Sparkiem drugiej generacji z podzespołami producenta z Zuffenhausen na hiszpańskim torze Calafat jeździł głównie Neel Jani. Fabryczny kierowca Porsche zrezygnował z sezonu Długodystansowych Mistrzostw Świata (WEC), aby poświęcić się pracom rozwojowym.
– Odnoszę wrażenie, że testy były bardzo pozytywne – przyznał Jani. – To niezwykle ważne, aby nabić jak najwięcej kilometrów w tej fazie, a tym samym zyskać cenne doświadczenie, co jest szczególnie ważne z technicznego punktu widzenia. To były bardzo produktywne dni. Teraz z niecierpliwością czekam na dalszą współpracę z zespołem w nadchodzących miesiącach, ponieważ staramy się wydobyć to, co najlepsze z samochodu wyścigowego Porsche do Formuły E.
Na 3,25-kilometrowym obiekcie w Katalonii swój czas za kierownicą otrzymał Brendon Hartley. Były już kierowca Formuły 1 został zaangażowany do roli kierowcy rozwojowego.

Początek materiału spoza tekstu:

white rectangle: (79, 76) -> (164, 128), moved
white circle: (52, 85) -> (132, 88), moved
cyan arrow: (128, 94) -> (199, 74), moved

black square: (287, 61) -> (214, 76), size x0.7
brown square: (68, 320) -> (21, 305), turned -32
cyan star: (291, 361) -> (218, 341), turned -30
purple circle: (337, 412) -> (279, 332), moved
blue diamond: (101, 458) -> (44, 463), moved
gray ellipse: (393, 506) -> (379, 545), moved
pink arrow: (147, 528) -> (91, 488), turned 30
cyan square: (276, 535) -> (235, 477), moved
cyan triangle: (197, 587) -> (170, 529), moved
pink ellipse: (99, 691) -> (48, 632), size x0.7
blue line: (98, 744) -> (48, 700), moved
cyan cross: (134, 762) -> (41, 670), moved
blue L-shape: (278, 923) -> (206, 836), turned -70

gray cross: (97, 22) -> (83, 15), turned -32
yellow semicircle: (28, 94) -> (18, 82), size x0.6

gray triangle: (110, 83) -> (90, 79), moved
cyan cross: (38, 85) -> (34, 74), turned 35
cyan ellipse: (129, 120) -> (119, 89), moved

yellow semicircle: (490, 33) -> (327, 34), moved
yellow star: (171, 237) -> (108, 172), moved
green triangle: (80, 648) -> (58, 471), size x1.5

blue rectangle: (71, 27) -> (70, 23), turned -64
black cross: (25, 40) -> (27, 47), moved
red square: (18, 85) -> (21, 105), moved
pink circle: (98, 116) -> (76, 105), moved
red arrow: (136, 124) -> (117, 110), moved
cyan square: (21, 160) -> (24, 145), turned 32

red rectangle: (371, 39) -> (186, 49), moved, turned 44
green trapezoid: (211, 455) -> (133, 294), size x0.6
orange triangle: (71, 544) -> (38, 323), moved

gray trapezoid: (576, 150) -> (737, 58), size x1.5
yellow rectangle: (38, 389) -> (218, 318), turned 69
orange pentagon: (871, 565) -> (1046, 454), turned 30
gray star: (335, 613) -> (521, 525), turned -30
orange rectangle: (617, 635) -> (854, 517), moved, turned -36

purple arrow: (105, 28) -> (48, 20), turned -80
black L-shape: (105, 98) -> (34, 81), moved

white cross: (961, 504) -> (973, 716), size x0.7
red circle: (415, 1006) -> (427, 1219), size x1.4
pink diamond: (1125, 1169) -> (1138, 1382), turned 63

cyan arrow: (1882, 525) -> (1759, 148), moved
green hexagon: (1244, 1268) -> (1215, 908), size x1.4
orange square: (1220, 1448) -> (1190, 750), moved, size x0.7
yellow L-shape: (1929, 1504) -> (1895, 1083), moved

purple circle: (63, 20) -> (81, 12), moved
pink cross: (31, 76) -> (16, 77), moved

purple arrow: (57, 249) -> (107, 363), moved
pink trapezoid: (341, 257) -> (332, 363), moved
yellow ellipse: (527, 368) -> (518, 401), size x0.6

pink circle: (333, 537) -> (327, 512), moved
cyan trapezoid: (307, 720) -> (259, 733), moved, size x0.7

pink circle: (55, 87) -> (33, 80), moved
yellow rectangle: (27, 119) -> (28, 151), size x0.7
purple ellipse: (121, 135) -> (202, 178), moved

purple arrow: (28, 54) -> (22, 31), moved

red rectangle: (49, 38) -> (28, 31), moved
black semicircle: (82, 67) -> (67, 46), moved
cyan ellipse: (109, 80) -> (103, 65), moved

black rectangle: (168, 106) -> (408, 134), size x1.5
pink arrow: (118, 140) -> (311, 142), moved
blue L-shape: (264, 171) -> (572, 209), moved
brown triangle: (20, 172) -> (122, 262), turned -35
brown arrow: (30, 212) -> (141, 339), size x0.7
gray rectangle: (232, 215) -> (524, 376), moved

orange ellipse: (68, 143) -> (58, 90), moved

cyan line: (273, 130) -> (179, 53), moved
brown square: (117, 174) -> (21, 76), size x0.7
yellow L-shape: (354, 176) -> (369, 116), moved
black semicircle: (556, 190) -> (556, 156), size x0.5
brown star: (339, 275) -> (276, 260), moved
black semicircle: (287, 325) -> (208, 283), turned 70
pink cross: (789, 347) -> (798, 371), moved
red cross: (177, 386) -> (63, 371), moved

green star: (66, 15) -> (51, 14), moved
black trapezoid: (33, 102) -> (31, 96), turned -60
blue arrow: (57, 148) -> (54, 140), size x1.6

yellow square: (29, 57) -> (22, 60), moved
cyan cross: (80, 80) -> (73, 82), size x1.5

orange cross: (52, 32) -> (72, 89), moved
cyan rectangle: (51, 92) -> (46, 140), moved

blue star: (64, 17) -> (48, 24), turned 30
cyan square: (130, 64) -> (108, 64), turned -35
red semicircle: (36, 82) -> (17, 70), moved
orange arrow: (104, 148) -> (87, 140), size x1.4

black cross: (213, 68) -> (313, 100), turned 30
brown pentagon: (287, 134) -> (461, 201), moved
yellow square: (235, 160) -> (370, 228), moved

Razem z Neelem Janim pokonali w Hiszpanii ponad 1000 km testowych.
– Moim główny zadaniem była praca na symulatorze w Weissach – opisuje swoją rolę Hartley. – Testowanie samochodu na torze było zarówno przyjemnym, jak i wymagającym doświadczeniem. To oczywiście wspaniale prowadzić ten samochód, jednakże równie wielką przyjemnością jest dawanie swojego wkładu i pracy w ten projekt wraz z utalentowaną grupą ludzi z Porsche.
Hiszpańskie testy miały na celu głównie zebranie danych i pracę nad wytrzymałością podzespołów. Dopiero w kolejnej fazie Porsche będzie skupiać się nad zwiększaniem wydajności samochodu.